In December 2015, the coal dust spread to other plants under construction. Soil dumped along National Highway 1A has reportedly disrupted locals’ lives.
The Bình Thuận Department of Natural Resources and Environment has warned that the amount of cinder and ash will increase when Vĩnh Tân power plants 1, 3 and 4 are put into operation.
A brief review is in order here. The Bình Thuận Province’s People’s Committee, in a document sent to the Ministry of Agriculture and Rural Development (MARD) in 2015, admitted that the projects of the Vĩnh Tân Power Complex would encroach the Hòn Cau MPA by as much as 1,000 hectares.
The committee proposed that MARD reduces the MPA by 1,000 hectares.

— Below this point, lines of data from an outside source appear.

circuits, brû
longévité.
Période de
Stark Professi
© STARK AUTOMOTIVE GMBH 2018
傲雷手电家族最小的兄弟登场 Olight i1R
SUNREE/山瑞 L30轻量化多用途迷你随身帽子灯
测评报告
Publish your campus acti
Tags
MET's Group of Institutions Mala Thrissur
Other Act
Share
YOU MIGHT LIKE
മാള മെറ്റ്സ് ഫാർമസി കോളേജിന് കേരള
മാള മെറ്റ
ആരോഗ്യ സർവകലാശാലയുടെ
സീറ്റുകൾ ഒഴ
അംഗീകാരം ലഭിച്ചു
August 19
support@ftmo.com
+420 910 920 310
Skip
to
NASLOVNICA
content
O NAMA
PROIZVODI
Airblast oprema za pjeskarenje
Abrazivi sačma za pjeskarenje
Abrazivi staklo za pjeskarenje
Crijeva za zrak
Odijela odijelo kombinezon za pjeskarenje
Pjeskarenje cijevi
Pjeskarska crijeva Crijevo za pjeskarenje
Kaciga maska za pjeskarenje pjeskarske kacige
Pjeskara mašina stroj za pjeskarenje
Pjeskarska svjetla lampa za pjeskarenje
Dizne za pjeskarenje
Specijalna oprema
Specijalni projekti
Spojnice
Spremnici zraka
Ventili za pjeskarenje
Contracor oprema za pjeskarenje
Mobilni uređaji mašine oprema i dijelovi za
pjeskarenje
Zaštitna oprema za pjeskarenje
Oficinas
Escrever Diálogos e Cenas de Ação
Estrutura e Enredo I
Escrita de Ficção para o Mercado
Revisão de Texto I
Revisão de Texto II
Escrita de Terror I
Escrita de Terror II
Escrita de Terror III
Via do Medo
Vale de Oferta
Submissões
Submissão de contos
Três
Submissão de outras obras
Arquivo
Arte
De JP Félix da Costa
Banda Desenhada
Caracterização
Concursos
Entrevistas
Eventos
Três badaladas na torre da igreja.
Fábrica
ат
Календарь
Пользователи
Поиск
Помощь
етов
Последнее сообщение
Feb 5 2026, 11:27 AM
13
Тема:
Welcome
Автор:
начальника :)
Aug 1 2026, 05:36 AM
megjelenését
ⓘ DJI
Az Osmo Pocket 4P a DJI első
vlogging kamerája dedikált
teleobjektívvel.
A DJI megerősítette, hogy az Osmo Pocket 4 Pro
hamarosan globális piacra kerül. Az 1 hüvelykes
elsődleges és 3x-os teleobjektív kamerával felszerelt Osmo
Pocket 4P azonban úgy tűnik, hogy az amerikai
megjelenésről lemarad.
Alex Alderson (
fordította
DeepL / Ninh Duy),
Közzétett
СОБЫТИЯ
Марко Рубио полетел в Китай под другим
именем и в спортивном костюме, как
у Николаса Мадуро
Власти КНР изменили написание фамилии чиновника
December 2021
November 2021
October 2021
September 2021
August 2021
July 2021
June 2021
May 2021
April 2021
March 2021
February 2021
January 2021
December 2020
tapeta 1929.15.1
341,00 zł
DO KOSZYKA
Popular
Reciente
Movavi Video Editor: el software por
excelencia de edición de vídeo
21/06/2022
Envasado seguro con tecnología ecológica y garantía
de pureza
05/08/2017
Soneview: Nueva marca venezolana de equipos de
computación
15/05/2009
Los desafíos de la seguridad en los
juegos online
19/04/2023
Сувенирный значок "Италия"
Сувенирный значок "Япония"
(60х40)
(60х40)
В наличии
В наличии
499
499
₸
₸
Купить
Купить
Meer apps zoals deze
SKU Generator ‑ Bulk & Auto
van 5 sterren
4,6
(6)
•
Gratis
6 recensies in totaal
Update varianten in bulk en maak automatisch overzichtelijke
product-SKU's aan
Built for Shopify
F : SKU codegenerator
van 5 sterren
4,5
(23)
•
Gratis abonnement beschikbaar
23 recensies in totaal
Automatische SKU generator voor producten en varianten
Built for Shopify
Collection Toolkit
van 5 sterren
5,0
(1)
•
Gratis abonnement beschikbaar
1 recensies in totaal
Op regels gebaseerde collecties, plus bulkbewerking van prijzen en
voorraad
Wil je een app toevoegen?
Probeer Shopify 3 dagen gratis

The agriculture ministry rejected the proposal, saying Hòn Cau contains tropical marine ecosystems with high biodiversity, and shrinking it would seriously affect the coral population which survives on a two kilometers long area with nearly 234 types of coral, sea-grass and other rare animals and plants.
But, surprisingly, in February this year, it was announced that up to 10,000 clusters or blocks of corals had been relocated to the Hòn Cau Marine Protected Area to facilitate the dredging of passages for building the plant.
Although it has been reported that the corals were growing well in the new environment, marine experts are not convinced.
They say the relocation of corals will lead to serious impacts on the marine environment, reduce the reproduction of marine creatures in the area and affect fishing.
Many high-ranking officials have repeatedly said that economic development will no longer be pursued at the expense of the natural environment.
Such statements cannot be deployed as rhetorical screen to cover environmentally unsustainable actions, now and in the future.
Last year, the Bình Thuận provincial Department of Natural Resources and the Environment, anticipating the serious impact on the Hòn Cau MPA caused by the waste discharge, asked the investor to find another solution.
Is it too late now?
Is praying all we can do, or don’t we have a prayer?